Because a lot of guys are really threatened by the thought of equality and can't make sense of it.



AlwaysOnTheOutside said:


> There's a great website called takeninhand.com that can give you a lot more information.





> A Taken In Hand relationship is a wholehearted sexually exclusive marriage in which, to the delight of both spouses, *the man actively controls the woman.* The degree of control and the way the husband retains control vary from Taken In Hand couple to Taken In Hand couple, but in all cases both husband and wife actively want the husband to have the upper hand. *No matter how strong, tough and forceful a **Taken In Hand** wife may be, and no matter how hard she might try to take control in their marriage, she would be aghast if her husband were to let her get the upper hand.* Likewise, no matter how loving, kind and considerate the husband may be, *he prefers to keep his wife firmly in hand.*


Goes to show whats still wrong in society today uke


----------



## bowlingpins (Oct 18, 2008)

Women are more likely to work part time as they traditionally spend more time taking care of children/household. Given this, it would be ok for them to make less money. 

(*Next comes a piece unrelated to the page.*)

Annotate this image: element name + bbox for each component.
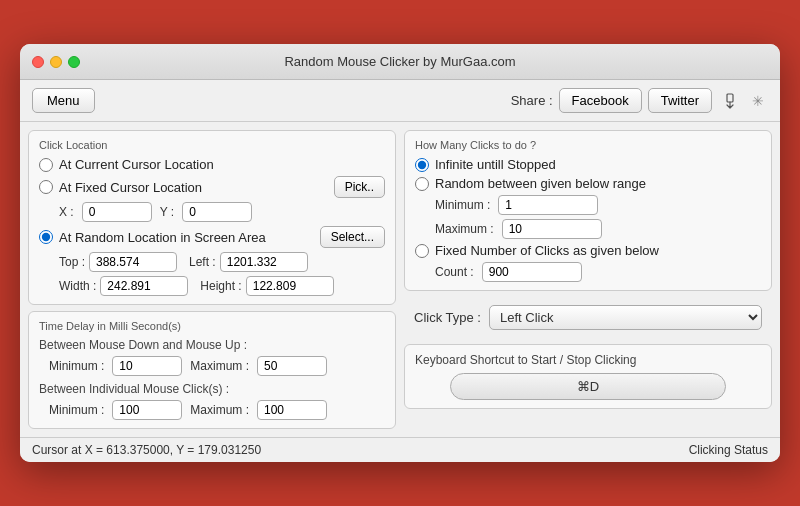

Otherwise, there should not be any difference.


----------



## Cerberus (Feb 13, 2005)

I wouldn't have a problem with her making more money if she didn't and she wasn't cheap. What the hell should I care? It's more money. More money means a greater chance of doing some pretty cool things. Ideally, sure, I would like to be in the breadwinner position, but in the end, either way, it's more money. Perhaps I wouldn't look very manly and socially desirable to the jonses next door, but the jonses can go **** themselves. I'm not ****ing the jonses nor are the jonses going to get me a jet ski for christmas.


----------



## No-Sturm-und-Drang (Jan 21, 2009)

I think the guy would feel bad if the woman made more. Like he is not good enough even if he is.


----------



## AussiePea (Mar 27, 2007)

Social steriotypes emphasize that that male should make more but in this day and age where both sexes are seen as more or less equal professionally (as should be the case) it really shouldn't matter. The key is simply that both parties are involved in a career they enjoy and whoever makes the most as a result is simply the way it is. Personally I wouldn't be fussed either way.


----------



## SusanStorm (Oct 27, 2006)

Who cares?It doesn't matter at all.
What matters is that you actually have money to survive and live the life you want.

It's a pretty old fashioned way of thinking and women don't need to be supported these days anyways.
I'm not going to have a criteria about how much money he makes..


----------



## TurningPoint (Jan 27, 2010)

Kathe said:


> Whomever spends the most. :teeth


This one works.


----------



## BetaBoy90 (Jan 5, 2010)

Dr House said:


> I don't really think about money too often. As long as the gurl can pay for her own stuff sometime its all good.


Agreed!


----------



## fingertips (Jan 11, 2009)

the woman should be at home cooking and having babies while i'm out making money and smiting those eeeeeevil feminists


----------



## Aloysius (Jul 16, 2008)

me


----------



## sash (Nov 16, 2009)

When I worked, I made more but we decided that when we had kids one of us would stay home with them. My hubs didn't want to be the one to stay home with them. So I saved up an emergency fund before I left to be able to help him out and so that I could buy my personal stuff with it. I never ask him for money or expect him to give me an allowance. It worked out but as soon as my daughter gets old enough for pre-school, I would like to go back to work. He didn't want me to ever go back. But I miss the independence and also afraid that if we divorced, I'd be left without a job.


----------



## estse (Nov 18, 2003)

The person with the better job.


----------